Serendipity 2025: Goa’s Big, Brilliant Cultural Festival

By: Indu Joshi

Every December, Panjim sheds its hammocks and wakes up in technicolour as the Serendipity Arts Festival returns, this year as a landmark 10th edition that sprawled across the Mandovi riverfront and into the city’s colonial lanes from 12–21 December 2025. It’s no longer a boutique weekend; it’s an annual cultural migration that stitches contemporary art to local craft, performance to plate and civic questions to fun, sometimes in the same breath.

On sheer scale the festival now reads like an arts ecosystem with over seventy curated projects across multi-venue clusters (Old GMC complex, Kala Academy, Directorate of Accounts, Captain of Ports Jetty and more), with more than a thousand artists and presenters converging for exhibitions, films, talks, workshops and live performance. That breadth, visual art next to theatre, craft stalls beside multi-sensory food labs, is exactly the point of the festival. As Sunil Kant Munjal, founder of the Serendipity Arts festival puts it “Life is a journey of discovery, and we are trying to create a microcosm of life here”

Artworks and Exhibitions

Among the visual highlights was Caravaggio – Magdalene in Ecstasy, a powerful re-presentation of a canonical image in European art history that brought Baroque intensity into the Goan context. Displayed at the Directorate of Accounts gallery, this work invited festivalgoers to grapple with themes of devotion, vulnerability and sensuality through an art historical lens made freshly contemporary in Goa’s colonial heart.

Complementing this were installations like Barge, a sculptural-sonic project moored at the Captain of Ports Jetty that foregrounded presence and absence through texture and architectural experience, as well as immersive photographic exhibitions such as Feeling Home, Where is Home?, evocative explorations of belonging, displacement and memory. Other notable visual projects included Lost Fish Recipes and Smell Trace, which paired culinary and smell-based encounters with artistic reflection on sensory memory.

Image Courtesy: Serendipity 2025

Music and Live Performance

Serendipity’s musical strand also expanded in 2025. The Arena at Nagalli Hills became a nightly crucible of sound and presence, drawing audiences with a diverse lineup that ranged from experimental fusion to contemporary band performances, each evening. The Arena concerts provided a shared social energy where locals and travellers alike could experience Goa as both a landscape and a stage, breathing new life into the idea of cultural pilgrimage in December.

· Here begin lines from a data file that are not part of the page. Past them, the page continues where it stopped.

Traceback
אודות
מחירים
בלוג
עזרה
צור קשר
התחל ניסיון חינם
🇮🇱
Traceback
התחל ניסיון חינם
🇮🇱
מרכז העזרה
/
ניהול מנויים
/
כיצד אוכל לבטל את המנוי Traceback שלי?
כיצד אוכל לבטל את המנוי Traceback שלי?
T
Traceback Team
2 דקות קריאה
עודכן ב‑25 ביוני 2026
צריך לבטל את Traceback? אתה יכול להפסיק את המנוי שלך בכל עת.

Food and Beverage: The Culinary Strand as Cultural Narrative

The culinary programming has matured into an attraction of its own. Curated food experiences were conceptualised not just as meals but as multi-sensory dialogues about history, climate, memory and identity. Thomas Zacharias’ What Does Loss

Taste Like is an immersive installation by The Locavore in collaboration with Immerse and Quasar Thakore-Padamsee, guided visitors through five interconnected spaces that explored the disappearance of familiar tastes and heirloom ingredients against a speculative future backdrop – part climate fiction, part visceral emotional journey.

Image Courtesy: Serendipity 2025

At Casa San Antonio in Fontainhas, Manu Chandra’s Goa is a Bebinca turned a heritage homestead into a theatrical dining experience, where courses unfolded like narrative beats, each revealing the layered histories of migration, ingredient exchange and communal identity that define Goan gastronomy.

Chef Odette Mascarenhas’ curation of Goan foodways, from community thalis to ingredient dialogues, anchored many of the festival’s culinary conversations, celebrating the pluralism and lineage of local flavours as living culture rather than simply heritage.

Theatre, Performance and Social Consciousness

Across the programme, theatre and performance ranged from contemporary reinterpretations of mythic narratives to small, socially resonant projects. Works like Nihsango Ishwar: The Loneliness of a God and other stage pieces offered sustained engagements with identity, memory and ritual, sitting comfortably beside text-based talks and durational print performances that foregrounded local craft and labour.

Image Courtesy: Serendipity 2025

Serendipity has shifted the tourism map. What was once a beaches-and-beats season now includes cultural pilgrimage; visitors arrive for curated talks, late-night musical performances, iconic visual art and multi-course narrative meals as much as for seafood and sunsets. Hospitality operators report stronger advance bookings in December and an increase in multi-day stays tied directly to festival programming, suggesting not only higher footfall but a transformation in how luxury travellers engage with Goa — seeking depth and sustained cultural experience rather than fleeting leisure alone.

The festival’s expansion has nudged Panjim into a year-round cultural conversation, boosting local economies, elevating craft-makers and small vendors to a national stage, and positioning Goa as a destination where immersive art, sound and taste come together in ways rare on the global calendar.